Companies such as enterprise tech firm Conversica are exploring how they can use the tech through Microsoft’s Azure cloud service at its currently discounted price.
While Conversica CEO Jim Kaskade declined to comment about how much the startup is paying, he conceded that the subsidized cost is welcome as it explores how language models can be used effectively.
“If they were truly trying to break even, they’d be charging a hell of a lot more,” Kaskade said.
How it could change
It’s unclear if AI computation will stay expensive as the industry develops. Companies making the foundation models, semiconductor makers and startups all see business opportunities in reducing the price of running AI software.
Nvidia, which has about 95% of the market for AI chips, continues to develop more powerful versions designed specifically for machine learning, but improvements in total chip power across the industry have slowed in recent years.
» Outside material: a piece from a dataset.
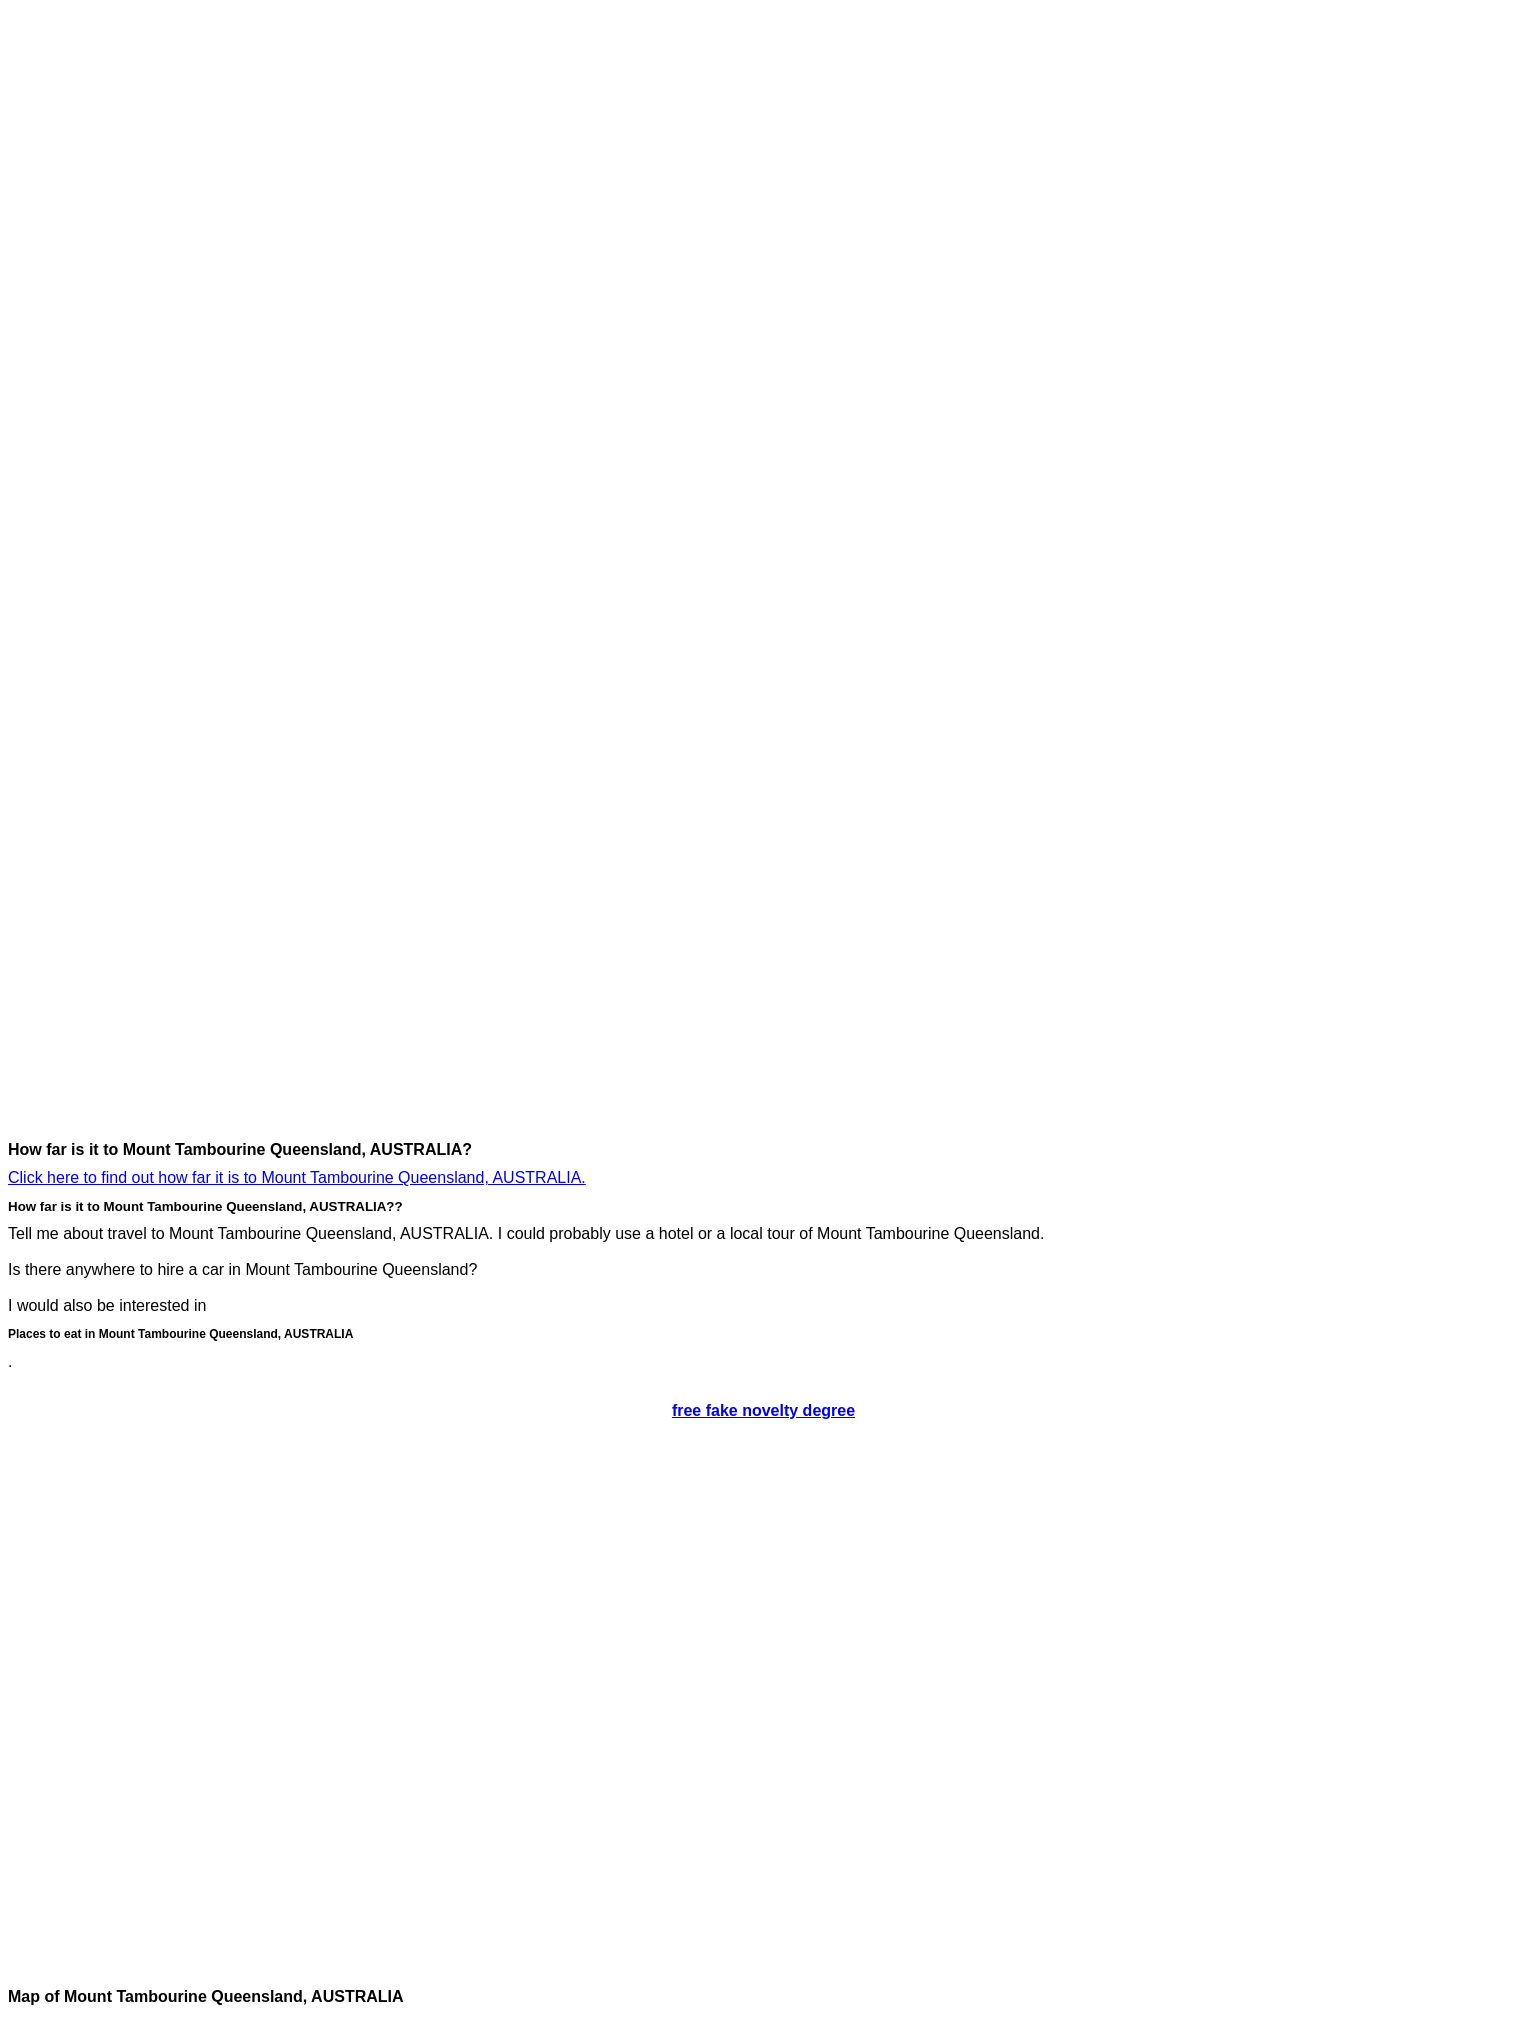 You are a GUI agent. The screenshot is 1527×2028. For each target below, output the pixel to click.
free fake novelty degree (763, 1410)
Still, Nvidia CEO Jensen Huang believes that in 10 years, AI will be “a million times” more efficient because of improvements not only in chips, but also in software and other computer parts.
“Moore’s Law, in its best days, would have delivered 100x in a decade,” Huang said last month on an earnings call. “By coming up with new processors, new systems, new interconnects, new frameworks and algorithms, and working with data scientists, AI researchers on new models, across that entire span, we’ve made large language model processing a million times faster.”
Some startups have focused on the high cost of AI as a business opportunity.
“Nobody was saying ‘You should build something that was purpose-built for inference.’ What would that look like?” said Sid Sheth, founder of D-Matrix, a startup building a system to save money on inference by doing more processing in the computer’s memory, as opposed to on a GPU.
“People are using GPUs today, NVIDIA GPUs, to do most of their inference. They buy the DGX systems that NVIDIA sells that cost a ton of money. The problem with inference is if the workload spikes very rapidly, which is what happened to ChatGPT, it went to like a million users in five days. There is no way your GPU capacity can keep up with that because it was not built for that. It was built for training, for graphics acceleration,” he said.
Delangue, the HuggingFace CEO, believes more companies would be better served focusing on smaller, specific models that are cheaper to train and run, instead of the large language models that are garnering most of the attention.
Meanwhile, OpenAI announced last month that it’s lowering the cost for companies to access its GPT models. It now charges one-fifth of one cent for about 750 words of output.
OpenAI’s lower prices have caught the attention of AI Dungeon-maker Latitude.
“I think it’s fair to say that it’s definitely a huge change we’re excited to see happen in the industry and we’re constantly evaluating how we can deliver the best experience to users,” a Latitude spokesperson said. “Latitude is going to continue to evaluate all AI models to be sure we have the best game out there.”